[Page-level text extractions]
──────

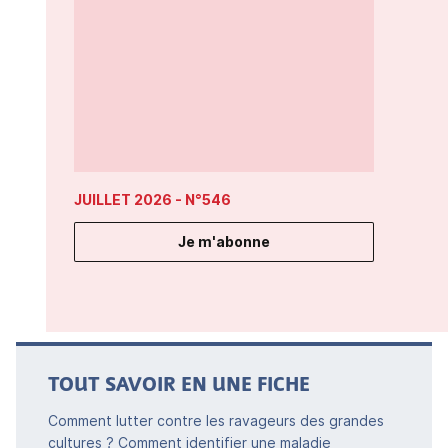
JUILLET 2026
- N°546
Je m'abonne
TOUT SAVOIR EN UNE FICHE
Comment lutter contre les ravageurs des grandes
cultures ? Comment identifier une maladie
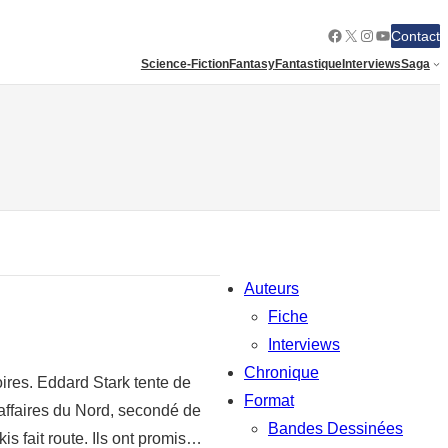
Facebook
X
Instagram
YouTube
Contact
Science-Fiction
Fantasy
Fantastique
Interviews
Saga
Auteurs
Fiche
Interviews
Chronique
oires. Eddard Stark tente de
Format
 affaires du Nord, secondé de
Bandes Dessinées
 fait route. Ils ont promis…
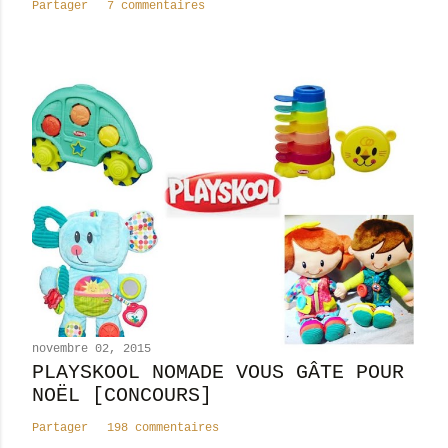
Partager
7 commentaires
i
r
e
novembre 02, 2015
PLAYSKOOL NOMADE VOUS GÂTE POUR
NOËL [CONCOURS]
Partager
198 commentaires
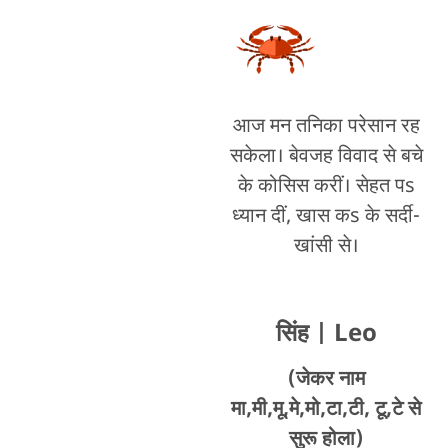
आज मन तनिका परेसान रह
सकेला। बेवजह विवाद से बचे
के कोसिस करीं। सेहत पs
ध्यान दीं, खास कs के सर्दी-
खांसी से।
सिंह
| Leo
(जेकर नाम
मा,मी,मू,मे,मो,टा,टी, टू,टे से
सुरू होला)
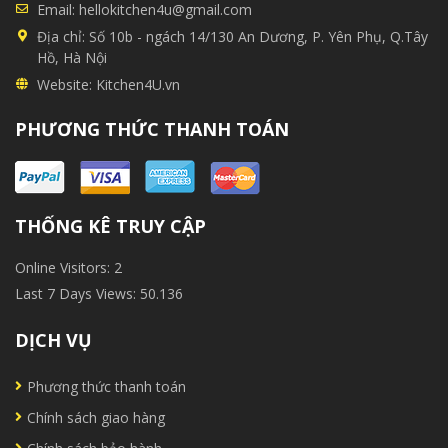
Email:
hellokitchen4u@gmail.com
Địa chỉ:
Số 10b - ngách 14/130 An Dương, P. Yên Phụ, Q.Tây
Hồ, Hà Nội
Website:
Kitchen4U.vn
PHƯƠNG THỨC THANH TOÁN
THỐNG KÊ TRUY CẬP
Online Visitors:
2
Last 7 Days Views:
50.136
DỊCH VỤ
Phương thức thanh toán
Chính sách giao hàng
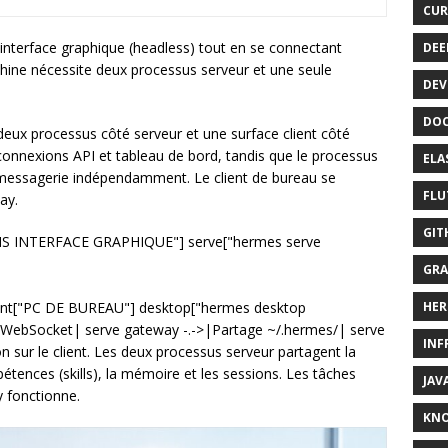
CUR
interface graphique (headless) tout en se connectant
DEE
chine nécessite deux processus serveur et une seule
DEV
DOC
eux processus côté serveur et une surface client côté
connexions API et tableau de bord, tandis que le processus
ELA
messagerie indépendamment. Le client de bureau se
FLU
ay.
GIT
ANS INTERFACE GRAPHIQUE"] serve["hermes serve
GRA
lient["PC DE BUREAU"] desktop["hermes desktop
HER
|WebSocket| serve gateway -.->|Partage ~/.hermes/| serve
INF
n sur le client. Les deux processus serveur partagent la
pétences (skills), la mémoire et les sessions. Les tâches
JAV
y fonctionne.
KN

──────

Copy these entries precisely and drop any picture.

Response below:
JUILLET 2026
- N°546
Je m'abonne
TOUT SAVOIR EN UNE FICHE
Comment lutter contre les ravageurs des grandes
cultures ? Comment identifier une maladie
Facebook
X
Instagram
YouTube
Contact
Science-Fiction
Fantasy
Fantastique
Interviews
Saga
Auteurs
Fiche
Interviews
Chronique
oires. Eddard Stark tente de
Format
 affaires du Nord, secondé de
Bandes Dessinées
 fait route. Ils ont promis…
Partager
7 commentaires
i
r
e
novembre 02, 2015
PLAYSKOOL NOMADE VOUS GÂTE POUR
NOËL [CONCOURS]
Partager
198 commentaires
आज मन तनिका परेसान रह
सकेला। बेवजह विवाद से बचे
के कोसिस करीं। सेहत पs
ध्यान दीं, खास कs के सर्दी-
खांसी से।
सिंह
| Leo
(जेकर नाम
मा,मी,मू,मे,मो,टा,टी, टू,टे से
सुरू होला)
Email:
hellokitchen4u@gmail.com
Địa chỉ:
Số 10b - ngách 14/130 An Dương, P. Yên Phụ, Q.Tây
Hồ, Hà Nội
Website:
Kitchen4U.vn
PHƯƠNG THỨC THANH TOÁN
THỐNG KÊ TRUY CẬP
Online Visitors:
2
Last 7 Days Views:
50.136
DỊCH VỤ
Phương thức thanh toán
Chính sách giao hàng
CUR
interface graphique (headless) tout en se connectant
DEE
chine nécessite deux processus serveur et une seule
DEV
DOC
eux processus côté serveur et une surface client côté
connexions API et tableau de bord, tandis que le processus
ELA
messagerie indépendamment. Le client de bureau se
FLU
ay.
GIT
ANS INTERFACE GRAPHIQUE"] serve["hermes serve
GRA
lient["PC DE BUREAU"] desktop["hermes desktop
HER
|WebSocket| serve gateway -.->|Partage ~/.hermes/| serve
INF
n sur le client. Les deux processus serveur partagent la
pétences (skills), la mémoire et les sessions. Les tâches
JAV
y fonctionne.
KN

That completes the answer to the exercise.